DIRECTIONS FOR THIS TASK
With the pictures excluded, retype the records that follow exactly.

DATA PROVIDED
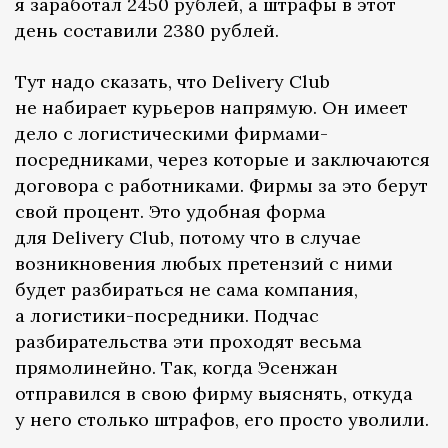
я заработал 2450 рублей, а штрафы в этот
день составили 2380 рублей.
Тут надо сказать, что Delivery Club
не набирает курьеров напрямую. Он имеет
дело с логистическими фирмами-
посредниками, через которые и заключаются
договора с работниками. Фирмы за это берут
свой процент. Это удобная форма
для Delivery Club, потому что в случае
возникновения любых претензий с ними
будет разбираться не сама компания,
а логистики-посредники. Подчас
разбирательства эти проходят весьма
прямолинейно. Так, когда Эсенжан
отправился в свою фирму выяснять, откуда
у него столько штрафов, его просто уволили.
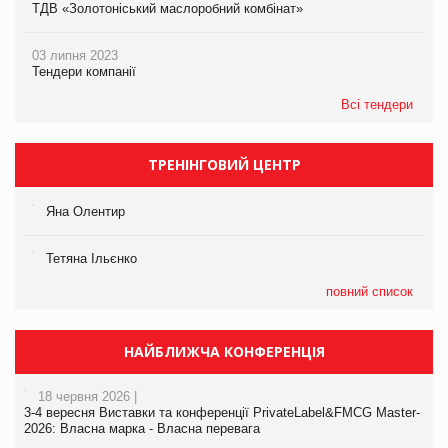
ТДВ «Золотоніський маслоробний комбінат»
03 липня 2023
Тендери компанії
Всі тендери
ТРЕНІНГОВИЙ ЦЕНТР
Яна Олентир
Тетяна Ільєнко
повний список
НАЙБЛИЖЧА КОНФЕРЕНЦІЯ
18 червня 2026 |
3-4 вересня Виставки та конференції PrivateLabel&FMCG Master-
2026: Власна марка - Власна перевага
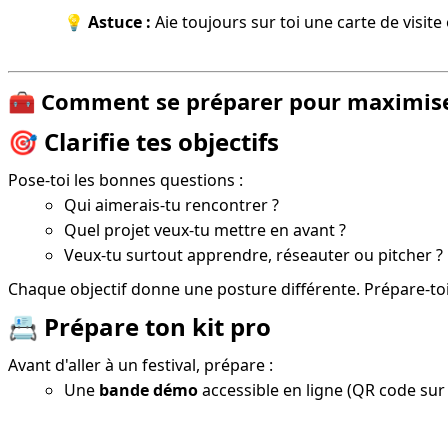
💡 
Astuce :
 Aie toujours sur toi une carte de visit
🧰
Comment se préparer pour maximise
🎯
Clarifie tes objectifs
Pose-toi les bonnes questions :
Qui aimerais-tu rencontrer ?
Quel projet veux-tu mettre en avant ?
Veux-tu surtout apprendre, réseauter ou pitcher ?
Chaque objectif donne une posture différente. Prépare-to
📇
Prépare ton kit pro
Avant d'aller à un festival, prépare :
Une
bande démo
accessible en ligne (QR code sur t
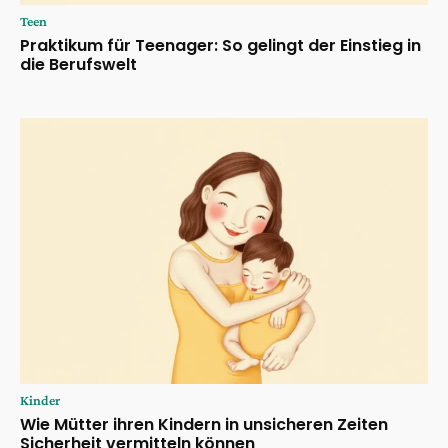
Teen
Praktikum für Teenager: So gelingt der Einstieg in
die Berufswelt
Kinder
Wie Mütter ihren Kindern in unsicheren Zeiten
Sicherheit vermitteln können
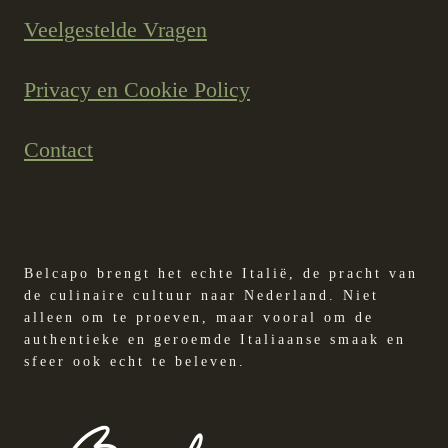
Veelgestelde Vragen
Privacy en Cookie Policy
Contact
Belcapo brengt het echte Italië, de pracht van
de culinaire cultuur naar Nederland. Niet
alleen om te proeven, maar vooral om de
authentieke en geroemde Italiaanse smaak en
sfeer ook echt te beleven.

WRITTEN ANSWER
я заработал 2450 рублей, а штрафы в этот
день составили 2380 рублей.
Тут надо сказать, что Delivery Club
не набирает курьеров напрямую. Он имеет
дело с логистическими фирмами-
посредниками, через которые и заключаются
договора с работниками. Фирмы за это берут
свой процент. Это удобная форма
для Delivery Club, потому что в случае
возникновения любых претензий с ними
будет разбираться не сама компания,
а логистики-посредники. Подчас
разбирательства эти проходят весьма
прямолинейно. Так, когда Эсенжан
отправился в свою фирму выяснять, откуда
у него столько штрафов, его просто уволили.
ТДВ «Золотоніський маслоробний комбінат»
03 липня 2023
Тендери компанії
Всі тендери
ТРЕНІНГОВИЙ ЦЕНТР
Яна Олентир
Тетяна Ільєнко
повний список
НАЙБЛИЖЧА КОНФЕРЕНЦІЯ
18 червня 2026 |
3-4 вересня Виставки та конференції PrivateLabel&FMCG Master-
2026: Власна марка - Власна перевага
💡 
Astuce :
 Aie toujours sur toi une carte de visit
🧰
Comment se préparer pour maximise
🎯
Clarifie tes objectifs
Pose-toi les bonnes questions :
Qui aimerais-tu rencontrer ?
Quel projet veux-tu mettre en avant ?
Veux-tu surtout apprendre, réseauter ou pitcher ?
Chaque objectif donne une posture différente. Prépare-to
📇
Prépare ton kit pro
Avant d'aller à un festival, prépare :
Une
bande démo
accessible en ligne (QR code sur t
Teen
Praktikum für Teenager: So gelingt der Einstieg in
die Berufswelt
Kinder
Wie Mütter ihren Kindern in unsicheren Zeiten
Sicherheit vermitteln können
Veelgestelde Vragen
Privacy en Cookie Policy
Contact
Belcapo brengt het echte Italië, de pracht van
de culinaire cultuur naar Nederland. Niet
alleen om te proeven, maar vooral om de
authentieke en geroemde Italiaanse smaak en
sfeer ook echt te beleven.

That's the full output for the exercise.